Authors: Elijah Knaap*, University of California Riverside, Gerrit Knaap, University of Maryland, Nicholas Finio, University of Maryland, Sergio Rey, University of California Riverside
Topics: Spatial Analysis & Modeling, Urban Geography, Regional Geography
Keywords: urban data science, spatial analysis, inequality
Session Type: Paper
Start / End Time: 9:55 AM / 11:35 AM
Room: Congressional A, Omni, West
Presentation File: No File Uploaded
In 2015 the United Nations adopted a set of 17 "Sustainable Development Goals" (SDGs) designed to move a globalized world into a new era of social equity, environmental stewardship, and economic prosperity. The SDGs are ambitious and the outcomes they envision are bold in prescription and broad in scope. As a consequence, measuring progress toward their achievement is important but fraught with considerable difficulty. In this article we describe how spatial data science provides avenues for assessing intraurban inequality across a diverse set of international metropolitan contexts. In so doing, we present a novel mode of analysis whose results are simultaneously comparable across global cities and flexible enough to incorporate such diverse datasets. To demonstrate, we use disparate data from nine countries on four continents to analyze, compare, and contrast the spatial structure of social inequality in each metropolitan area. We conduct our analyses using spatial clustering algorithms originally developed for computer science and regional economics that partition the neighborhoods of each metropolitan area into a set of mutually exclusive regions.

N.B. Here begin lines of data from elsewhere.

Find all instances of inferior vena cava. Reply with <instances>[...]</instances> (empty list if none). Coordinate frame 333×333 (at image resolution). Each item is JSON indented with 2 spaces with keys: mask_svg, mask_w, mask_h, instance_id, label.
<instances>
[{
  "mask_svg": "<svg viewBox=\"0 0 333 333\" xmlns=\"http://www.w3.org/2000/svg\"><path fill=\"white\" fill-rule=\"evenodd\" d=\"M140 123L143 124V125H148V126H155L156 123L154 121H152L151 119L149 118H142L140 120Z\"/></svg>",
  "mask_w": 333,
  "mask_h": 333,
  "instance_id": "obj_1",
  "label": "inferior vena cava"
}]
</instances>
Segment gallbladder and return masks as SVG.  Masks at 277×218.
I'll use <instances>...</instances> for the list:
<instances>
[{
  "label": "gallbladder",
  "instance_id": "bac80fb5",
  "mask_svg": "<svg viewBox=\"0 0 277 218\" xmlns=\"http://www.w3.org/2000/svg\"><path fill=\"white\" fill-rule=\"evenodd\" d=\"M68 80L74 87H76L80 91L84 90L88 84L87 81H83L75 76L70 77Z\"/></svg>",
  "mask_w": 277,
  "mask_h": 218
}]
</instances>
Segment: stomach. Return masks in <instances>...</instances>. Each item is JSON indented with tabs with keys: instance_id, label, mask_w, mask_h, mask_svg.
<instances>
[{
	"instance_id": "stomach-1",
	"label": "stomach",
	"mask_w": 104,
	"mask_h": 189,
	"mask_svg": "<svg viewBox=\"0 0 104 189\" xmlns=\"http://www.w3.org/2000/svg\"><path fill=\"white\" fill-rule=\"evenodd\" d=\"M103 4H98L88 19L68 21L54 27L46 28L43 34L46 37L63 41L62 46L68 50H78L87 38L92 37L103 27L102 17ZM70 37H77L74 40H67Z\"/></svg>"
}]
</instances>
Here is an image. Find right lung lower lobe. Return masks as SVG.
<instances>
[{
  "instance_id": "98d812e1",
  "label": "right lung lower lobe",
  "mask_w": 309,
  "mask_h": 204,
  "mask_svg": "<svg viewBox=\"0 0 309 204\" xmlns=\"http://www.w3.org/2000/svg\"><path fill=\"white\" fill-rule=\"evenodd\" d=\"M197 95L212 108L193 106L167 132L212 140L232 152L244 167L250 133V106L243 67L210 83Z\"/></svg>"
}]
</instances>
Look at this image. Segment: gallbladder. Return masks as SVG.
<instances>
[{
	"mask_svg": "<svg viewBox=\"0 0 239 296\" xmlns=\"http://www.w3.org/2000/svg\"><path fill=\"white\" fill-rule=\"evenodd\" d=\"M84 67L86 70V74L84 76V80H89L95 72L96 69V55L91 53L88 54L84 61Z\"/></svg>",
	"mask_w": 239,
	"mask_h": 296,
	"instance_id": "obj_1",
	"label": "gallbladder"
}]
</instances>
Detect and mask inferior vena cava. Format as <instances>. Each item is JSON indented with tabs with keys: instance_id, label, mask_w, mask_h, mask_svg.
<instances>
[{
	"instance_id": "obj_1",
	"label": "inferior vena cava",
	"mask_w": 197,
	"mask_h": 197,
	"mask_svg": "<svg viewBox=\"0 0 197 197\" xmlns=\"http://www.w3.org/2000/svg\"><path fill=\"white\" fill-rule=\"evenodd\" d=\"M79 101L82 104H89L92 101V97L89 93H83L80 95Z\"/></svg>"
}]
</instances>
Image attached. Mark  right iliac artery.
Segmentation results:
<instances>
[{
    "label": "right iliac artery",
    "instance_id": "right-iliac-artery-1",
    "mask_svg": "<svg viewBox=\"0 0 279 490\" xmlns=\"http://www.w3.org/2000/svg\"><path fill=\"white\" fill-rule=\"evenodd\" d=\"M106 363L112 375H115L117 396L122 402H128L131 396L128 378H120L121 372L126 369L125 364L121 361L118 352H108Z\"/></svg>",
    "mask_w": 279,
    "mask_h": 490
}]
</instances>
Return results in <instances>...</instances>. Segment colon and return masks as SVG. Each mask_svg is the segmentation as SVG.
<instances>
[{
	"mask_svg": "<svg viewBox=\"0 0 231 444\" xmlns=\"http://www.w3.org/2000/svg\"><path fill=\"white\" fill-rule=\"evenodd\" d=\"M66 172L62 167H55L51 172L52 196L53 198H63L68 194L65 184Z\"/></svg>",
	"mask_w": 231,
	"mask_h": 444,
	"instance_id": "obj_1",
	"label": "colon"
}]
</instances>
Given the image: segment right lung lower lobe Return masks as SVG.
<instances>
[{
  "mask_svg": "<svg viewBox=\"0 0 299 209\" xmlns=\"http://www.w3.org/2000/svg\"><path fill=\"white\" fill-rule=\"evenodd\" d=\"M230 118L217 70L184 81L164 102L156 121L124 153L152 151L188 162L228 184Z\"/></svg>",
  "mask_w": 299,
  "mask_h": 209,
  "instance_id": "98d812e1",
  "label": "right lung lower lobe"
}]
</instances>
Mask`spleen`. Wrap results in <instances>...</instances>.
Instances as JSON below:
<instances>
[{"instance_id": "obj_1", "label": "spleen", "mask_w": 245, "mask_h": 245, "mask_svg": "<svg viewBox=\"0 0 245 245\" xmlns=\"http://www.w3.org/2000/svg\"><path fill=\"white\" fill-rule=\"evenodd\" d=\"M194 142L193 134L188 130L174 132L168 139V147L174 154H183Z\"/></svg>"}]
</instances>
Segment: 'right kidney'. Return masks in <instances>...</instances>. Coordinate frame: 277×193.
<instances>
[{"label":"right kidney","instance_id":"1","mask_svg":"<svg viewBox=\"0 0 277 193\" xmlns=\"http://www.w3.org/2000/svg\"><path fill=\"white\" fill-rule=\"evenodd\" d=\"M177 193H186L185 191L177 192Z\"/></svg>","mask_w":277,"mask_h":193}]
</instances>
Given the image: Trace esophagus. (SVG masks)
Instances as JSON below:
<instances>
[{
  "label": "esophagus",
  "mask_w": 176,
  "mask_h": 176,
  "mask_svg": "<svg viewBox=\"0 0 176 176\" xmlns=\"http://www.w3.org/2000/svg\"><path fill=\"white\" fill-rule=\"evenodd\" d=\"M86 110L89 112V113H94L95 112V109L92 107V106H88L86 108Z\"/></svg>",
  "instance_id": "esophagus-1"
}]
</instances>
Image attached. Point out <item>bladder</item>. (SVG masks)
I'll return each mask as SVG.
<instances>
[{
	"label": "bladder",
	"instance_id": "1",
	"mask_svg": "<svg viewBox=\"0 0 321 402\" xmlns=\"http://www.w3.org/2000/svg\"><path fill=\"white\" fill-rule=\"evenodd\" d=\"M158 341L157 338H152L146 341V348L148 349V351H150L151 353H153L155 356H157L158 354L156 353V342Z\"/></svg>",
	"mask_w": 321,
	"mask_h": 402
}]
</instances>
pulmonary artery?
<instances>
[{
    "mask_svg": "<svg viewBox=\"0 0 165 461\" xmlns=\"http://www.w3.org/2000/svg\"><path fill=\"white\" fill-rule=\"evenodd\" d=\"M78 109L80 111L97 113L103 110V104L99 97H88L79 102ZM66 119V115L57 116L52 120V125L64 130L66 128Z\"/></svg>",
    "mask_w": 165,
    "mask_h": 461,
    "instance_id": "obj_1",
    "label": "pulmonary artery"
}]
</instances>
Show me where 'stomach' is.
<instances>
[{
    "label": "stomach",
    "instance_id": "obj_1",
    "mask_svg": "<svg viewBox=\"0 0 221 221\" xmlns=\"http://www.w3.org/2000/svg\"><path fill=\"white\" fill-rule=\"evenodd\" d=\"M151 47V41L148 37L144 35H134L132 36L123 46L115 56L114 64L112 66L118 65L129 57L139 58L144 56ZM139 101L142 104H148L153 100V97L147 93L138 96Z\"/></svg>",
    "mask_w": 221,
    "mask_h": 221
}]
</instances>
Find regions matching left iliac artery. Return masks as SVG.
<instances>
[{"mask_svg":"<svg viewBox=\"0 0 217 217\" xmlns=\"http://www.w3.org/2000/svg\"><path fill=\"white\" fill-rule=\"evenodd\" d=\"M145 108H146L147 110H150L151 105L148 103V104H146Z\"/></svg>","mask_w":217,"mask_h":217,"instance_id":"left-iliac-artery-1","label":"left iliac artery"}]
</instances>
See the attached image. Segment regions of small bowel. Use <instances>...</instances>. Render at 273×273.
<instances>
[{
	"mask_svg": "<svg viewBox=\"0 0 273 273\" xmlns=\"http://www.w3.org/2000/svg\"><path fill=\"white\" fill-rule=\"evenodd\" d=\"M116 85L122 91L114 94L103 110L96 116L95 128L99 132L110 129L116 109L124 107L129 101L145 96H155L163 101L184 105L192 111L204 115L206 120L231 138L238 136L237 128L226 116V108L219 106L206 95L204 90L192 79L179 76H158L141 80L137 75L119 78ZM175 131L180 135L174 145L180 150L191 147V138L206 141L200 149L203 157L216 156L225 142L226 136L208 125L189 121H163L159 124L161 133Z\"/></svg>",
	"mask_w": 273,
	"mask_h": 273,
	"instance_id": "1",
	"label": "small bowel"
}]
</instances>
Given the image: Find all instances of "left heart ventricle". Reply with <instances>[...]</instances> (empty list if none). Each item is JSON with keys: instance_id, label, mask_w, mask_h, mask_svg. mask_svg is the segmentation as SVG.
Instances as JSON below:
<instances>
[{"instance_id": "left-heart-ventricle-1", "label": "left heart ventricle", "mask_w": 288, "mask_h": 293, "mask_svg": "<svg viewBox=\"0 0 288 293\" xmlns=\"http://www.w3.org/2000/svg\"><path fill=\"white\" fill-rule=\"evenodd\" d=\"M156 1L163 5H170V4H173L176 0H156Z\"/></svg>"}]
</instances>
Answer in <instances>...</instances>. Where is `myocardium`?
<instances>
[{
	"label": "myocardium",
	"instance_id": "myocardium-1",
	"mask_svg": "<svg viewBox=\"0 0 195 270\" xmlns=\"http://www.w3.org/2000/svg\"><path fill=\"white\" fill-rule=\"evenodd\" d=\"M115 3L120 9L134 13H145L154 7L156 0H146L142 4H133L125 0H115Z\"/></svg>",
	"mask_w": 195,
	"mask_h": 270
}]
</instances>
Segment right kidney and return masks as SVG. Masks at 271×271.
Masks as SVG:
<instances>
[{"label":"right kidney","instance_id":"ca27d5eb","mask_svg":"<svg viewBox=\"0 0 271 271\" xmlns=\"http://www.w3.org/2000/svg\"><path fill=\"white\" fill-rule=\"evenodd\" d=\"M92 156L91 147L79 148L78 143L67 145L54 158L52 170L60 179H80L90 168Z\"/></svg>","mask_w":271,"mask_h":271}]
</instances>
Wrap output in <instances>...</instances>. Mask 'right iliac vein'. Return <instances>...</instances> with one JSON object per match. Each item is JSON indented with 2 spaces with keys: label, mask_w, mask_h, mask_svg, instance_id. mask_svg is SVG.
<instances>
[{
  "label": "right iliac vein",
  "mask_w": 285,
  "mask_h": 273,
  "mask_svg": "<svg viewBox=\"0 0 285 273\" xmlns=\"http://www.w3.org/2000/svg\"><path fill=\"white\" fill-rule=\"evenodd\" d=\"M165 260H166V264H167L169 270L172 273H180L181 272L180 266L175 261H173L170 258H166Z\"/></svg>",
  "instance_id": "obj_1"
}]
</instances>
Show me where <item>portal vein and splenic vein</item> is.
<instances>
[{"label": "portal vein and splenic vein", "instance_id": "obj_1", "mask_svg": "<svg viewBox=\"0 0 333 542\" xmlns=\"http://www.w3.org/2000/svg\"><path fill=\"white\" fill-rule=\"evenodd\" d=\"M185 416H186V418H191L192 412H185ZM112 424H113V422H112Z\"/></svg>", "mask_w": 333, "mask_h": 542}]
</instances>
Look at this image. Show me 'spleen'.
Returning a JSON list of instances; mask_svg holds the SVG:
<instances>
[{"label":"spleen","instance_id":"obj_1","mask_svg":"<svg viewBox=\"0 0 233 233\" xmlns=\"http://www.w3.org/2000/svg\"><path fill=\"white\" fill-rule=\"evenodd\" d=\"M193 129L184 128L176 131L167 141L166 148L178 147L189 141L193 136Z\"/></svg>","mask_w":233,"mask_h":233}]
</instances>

We repurpose these algorithms to inform questions of urban inequality by incorporating social data pertaining to three constructs: (1) relative deprivation,(2) purchasing power, and (3) human capital. Our results yield a series of urban informatics that reveal a variety of metropolitan dynamics. We discuss how these results can be developed to measure progress toward SDGs and inform more equitable urban policy.